─── Supplied material ───
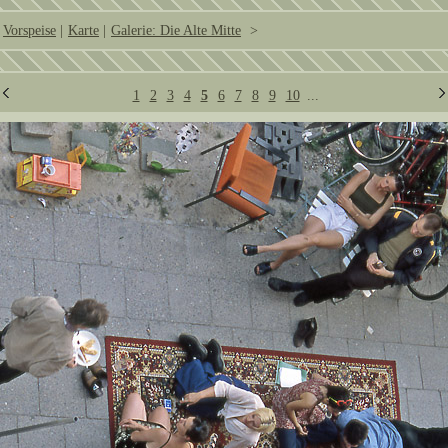
Vorspeise
|
Karte
|
Galerie: Die Alte Mitte
>
1
2
3
4
5
6
7
8
9
10
...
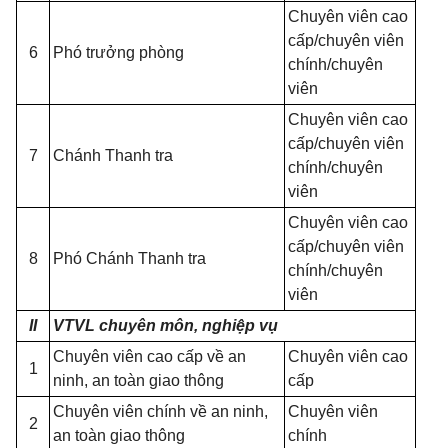
Chuyên viên cao
cấp/chuyên viên
6
Phó trưởng phòng
chính/chuyên
viên
Chuyên viên cao
cấp/chuyên viên
7
Chánh Thanh tra
chính/chuyên
viên
Chuyên viên cao
cấp/chuyên viên
8
Phó Chánh Thanh tra
chính/chuyên
viên
II
VTVL chuyên môn, nghiệp vụ
Chuyên viên cao cấp về an
Chuyên viên cao
1
ninh, an toàn giao thông
cấp
Chuyên viên chính về an ninh,
Chuyên viên
2
an toàn giao thông
chính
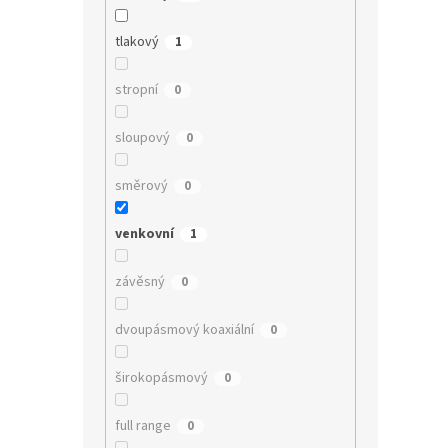
tlakový
1
stropní
0
sloupový
0
směrový
0
venkovní
1
závěsný
0
dvoupásmový koaxiální
0
širokopásmový
0
full range
0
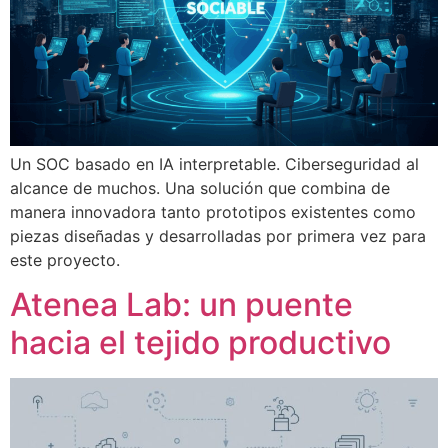
Un SOC basado en IA interpretable. Ciberseguridad al
alcance de muchos. Una solución que combina de
manera innovadora tanto prototipos existentes como
piezas diseñadas y desarrolladas por primera vez para
este proyecto.
Atenea Lab: un puente
hacia el tejido productivo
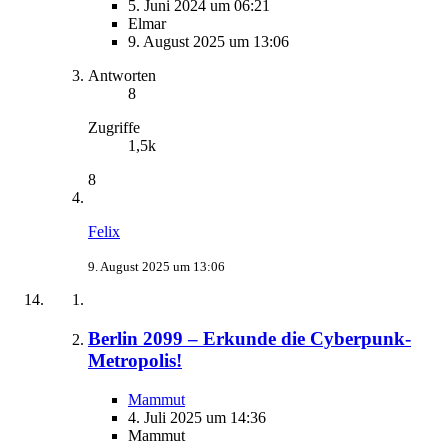
5. Juni 2024 um 06:21
Elmar
9. August 2025 um 13:06
Antworten
8
Zugriffe
1,5k
8
Felix
9. August 2025 um 13:06
Berlin 2099 – Erkunde die Cyberpunk-
Metropolis!
Mammut
4. Juli 2025 um 14:36
Mammut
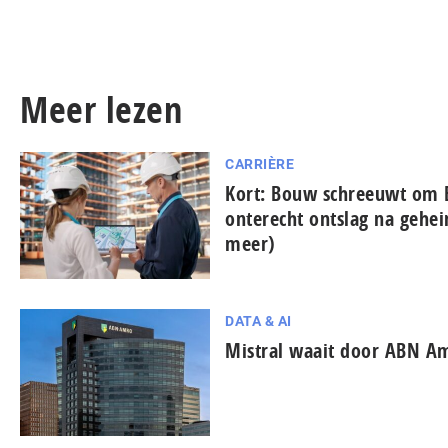
Meer lezen
CARRIÈRE
Kort: Bouw schreeuwt om 
onterecht ontslag na gehe
meer)
DATA & AI
Mistral waait door ABN A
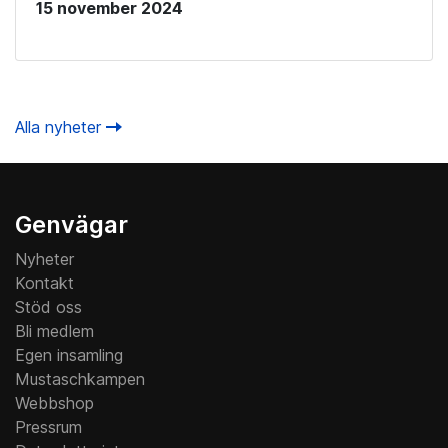
15 november 2024
Alla nyheter
Genvägar
Nyheter
Kontakt
Stöd oss
Bli medlem
Egen insamling
Mustaschkampen
Webbshop
Pressrum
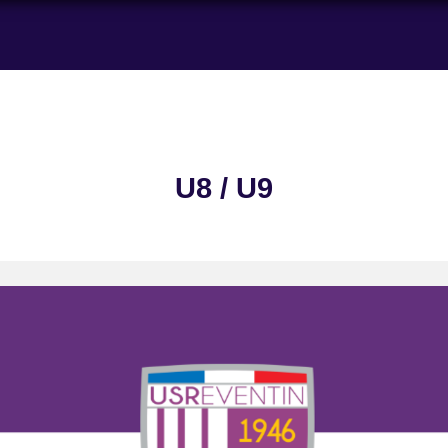
U8 / U9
───
Return each line of the material above that holds the string "thông".

Answer section:
ninh, an toàn giao thông
an toàn giao thông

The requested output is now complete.